Demnach werden Krankheiten, die durch einen ungesunden Lebensstil erworben werden, an die Kinder weitergegeben. Dazu zählen beispielsweise Fettleibigkeit (Adipositas) und Diabetes Typ 2. Wenn der werdende Vater raucht, haben die Kinder ein höheres Risiko für Asthma. Wer vor der Zeugung über zehn Jahre rauchte, erhöhte demnach das Asthmarisiko seiner Kinder um 50 Prozent. Schon im Januar 2016 hatten US-Forscher in einer im Magazin 'Science' veröffentlichten Studie an Mäusen nachgewiesen, dass eine fettreiche Ernährung des Vaters den Stoffwechsel der Kinder negativ beeinflussen kann. Auch der aktuellen Studie liegen Tierversuche zugrunde. Beim Menschen seien Studien nicht zuletzt wegen der langen Generationszeiten schwieriger. Bisher untersuchten Wissenschaftler vor allem den Einfluss der väterlichen Seite - schon allein weil Spermien leichter zu gewinnen und untersuchen sind als Eizellen. Die aktuelle Studie mit Mäusen, die an Übergewicht und ernährungsbedingtem Diabetes litten, weist nach: Der mütterliche Einfluss ist noch größer als der väterliche.

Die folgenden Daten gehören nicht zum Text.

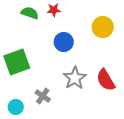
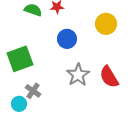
gray cross: (43, 96) -> (33, 91), moved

Gesunde Lebensweise hat positiven Einfluss auf die Gesundheit

Für die Studie verwendeten die Forscher Mäuse, die aufgrund einer fettreichen Ernährung zugenommen und Typ-2-Diabetes entwickelt hatten. Die Nachkommen wurden mit Hilfe der künstlichen Befruchtung gezeugt und von Leihmüttern ausgetragen, so dass Faktoren wie die Ernährung des Embryos in der Gebärmutter einer stoffwechselgestörten dicken Mutter, aber auch deren Verhalten in der Schwangerschaft und beim Säugen ausgeschlossen waren. "Wir sehen, dass es einen massiven Einfluss in die nächste Generation gibt, der nur über die Keimzellen vermittelt werden kann. Und wir sehen unterschiedliche Effekte, was die mütterliche und die väterliche Seite betrifft", erklärt Studienleiter Hrabe de Angelis.

Die Faustformel "dicke Eltern, dicke Kinder" sei bekannt. Das Argument mancher Dicker, es liege "an den Genen" wurde allerdings oft als Ausrede gewertet oder belächelt. "Jetzt ist klar, dass das auch wirklich über die Keimzellen vermittelt wird", sagt Hrabe de Angelis. "Der Effekt ist zumindest im Tierversuch massiv." Und: "Das könnte eine weitere Ursache für die epidemieartige Zunahme von Diabetes Typ-2 sein." Denn der Anstieg weltweit lasse sich durch die Veränderung der DNA selbst kaum erklären. "Dazu schreitet der Anstieg zu schnell voran."

So erschreckend das Studienergebnis ist: Es ist auch positiv zu werten. Denn so negativ sich ein ungesunder Lebensstil auf die nächste Generation auswirkt, so positiv lässt sich die Gesundheit der Nachkommen durch einen gesunden Lebensstil beeinflussen. Wer sich also Kinder wünscht, sollte vom Zeitpunkt der Planung an auf eine gesunde Ernährung, regelmäßige Bewegung und eine insgesamt gesunde Lebensweise achten.